Recordando a un cónyuge perdido

En concreto, examinaron datos de 546 parejas en las que uno de los miembros había fallecido durante el período de estudio y datos de 2,566 parejas en las que ambos miembros aún vivían.

Los investigadores se sorprendieron al no encontrar ninguna diferencia observable en la intensidad de la interdependencia en la calidad de vida de las parejas al comparar a los cónyuges viudos con los cónyuges cuyas parejas seguían vivas. Replicaron estos hallazgos en dos muestras independientes del estudio SHARE, controlando al mismo tiempo otros factores que podrían haber influido, como la salud, la edad y los años de matrimonio de los participantes.

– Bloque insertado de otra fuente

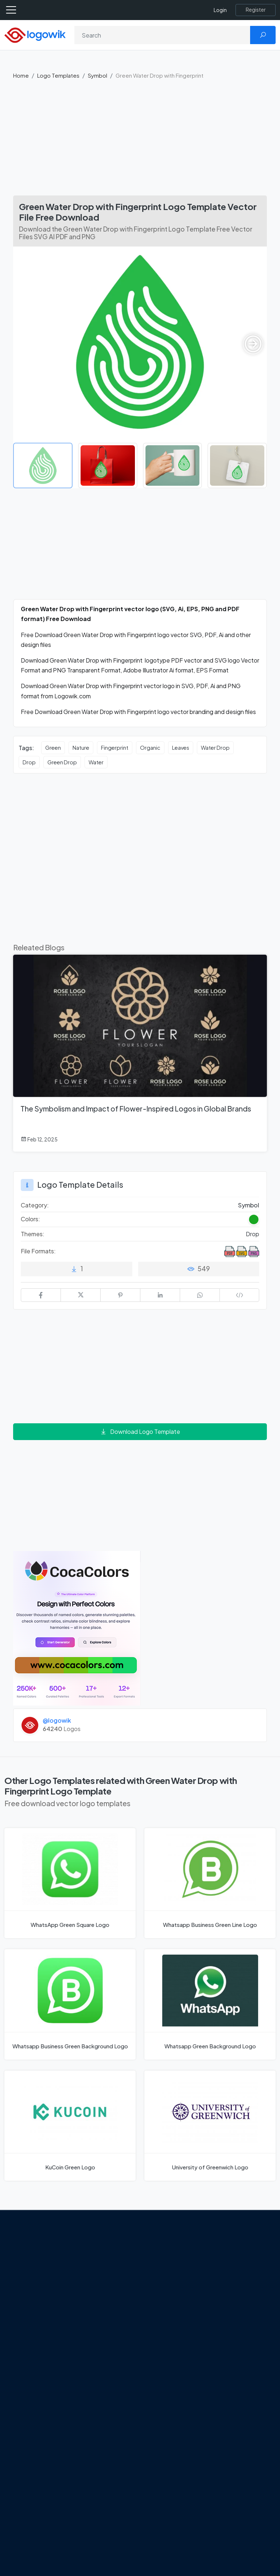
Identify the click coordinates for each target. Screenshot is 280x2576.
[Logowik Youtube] (35, 2355)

“Aunque tu matrimonio termina literalmente cuando pierdes a tu cónyuge, las consecuencias de quién era esa persona parecen seguir siendo importantes incluso después de su fallecimiento”, dice Bourassa. “Creo que eso realmente dice mucho sobre la importancia de esas relaciones”.

Si bien no está del todo claro por qué persiste la interdependencia, es probable que los pensamientos y las emociones que una persona experimenta al recordar a su cónyuge perdido puedan contribuir a la conexión continua.

“Las relaciones son algo que desarrollamos con el tiempo y se conservan en nuestra mente, memoria y comprensión del mundo, y eso continúa incluso después de la separación física”, dice Mary-Frances O'Connor, profesora adjunta de psicología y coautora del artículo que se publica en Psychological Science.

Los hallazgos podrían tener implicaciones para la atención al final de la vida y para ayudar a quienes han perdido a sus cónyuges, afirma Bourassa. «Si se puede mejorar la calidad de vida de una persona antes de su fallecimiento, esto podría afectar no solo su vida, sino también la de su pareja y su familia».